Ce que nous faisons

But: Comprendre les implications de l'harmonisation des définitions du « ménage » dans les données d'enquêtes et de recensements pour traduire les réalités anglophones et francophones des relations intergénérationnelles en Europe et en Afrique.

Objectifs:

  • Évaluer les implications de ces définitions sur la manière dont sont captés les soutiens, les liens et les échanges intergénérationnels.
  • Voir comment les offices nationaux de statistique en Ouganda, au Sénégal, Burkina-Faso, France Angleterre et pays de Galles conçoivent le ménage et le représentent comme unité sociale.
  • Voir comment les utilisateurs des analyses au niveau du ménage conçoivent et utilisent ces données dans l'élaboration et l'évaluation des politiques et plans d'action.
  • Examiner la capacité des définitions conventionnelles du ménage dans chaque pays à  représenter des formes différentes de relations et de soutien intergénérationnels.
  • Comparer et distinguer l'influence de facteurs tels que le lieu, la langue, l'histoire, coloniale et son héritage, l'idéologie de la nation et son identité, le niveau de développement socio-économique sur l'évolution des définitions.
  • Diffuser nos résultats à un large public.

Nos interrogations:

  • Quels sont les facteurs qui ont influencé et influencent encore les définitions du ménage et leur harmonisation dans les contextes anglophones et francophones ?
  • Quelles sont les implications des définitions actuelles du ménage pour analyser des relations intergénérationnelles?
  • Comment les différences dans les enquêtes et les représentations locales des ménages peuvent-elles avoir une incidence sur la prise de décisions liées aux relations intergénérationnelles?

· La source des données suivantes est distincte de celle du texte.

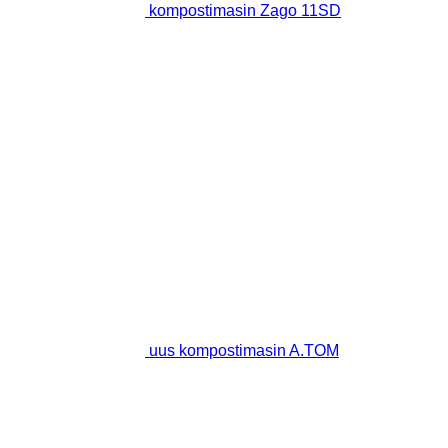
kompostimasin Zago 11SD
uus kompostimasin A.TOM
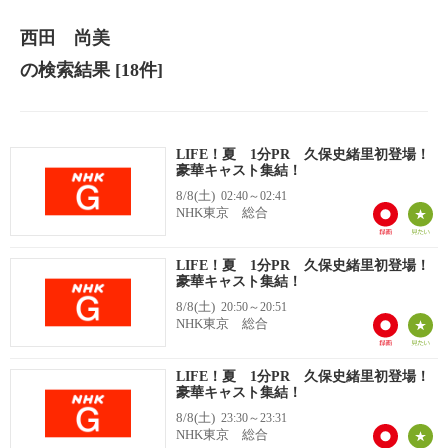
西田 尚美
の検索結果
[18件]
LIFE！夏 1分PR 久保史緒里初登場！
豪華キャスト集結！
8/8(土)
02:40～02:41
NHK東京 総合
LIFE！夏 1分PR 久保史緒里初登場！
豪華キャスト集結！
8/8(土)
20:50～20:51
NHK東京 総合
LIFE！夏 1分PR 久保史緒里初登場！
豪華キャスト集結！
8/8(土)
23:30～23:31
NHK東京 総合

Il est important de souligner que notre démarche ne vise pas à  redéfinir le ménage, mais plutôt de déceler les forces et les faiblesses inhérentes à l'usage d'une unité statistique harmonisée dans les enquêtes nationales.

Une combinaison rigoureuse d'analyse de données au premier et second degré nécessite d'utiliser plusieurs études de cas et des méthodes variées dans une dynamique itérative et interprétative de recherche, avec une interaction permanente entre la collecte et les analyses, intégrant les contextes linguistiques et géographiques.
Les données issues de trois pays d'Afrique subsaharienne : Burkina Faso et Sénégal (francophones), Ouganda (anglophone) ainsi que de la France et de l'Angleterre seront associées aux résultats du projet pilote mené en Tanzanie et financé par le ESRC (ESRC RES 175-25-0001). L'objectif étant de répondre aux trois questions de recherche ci-dessus.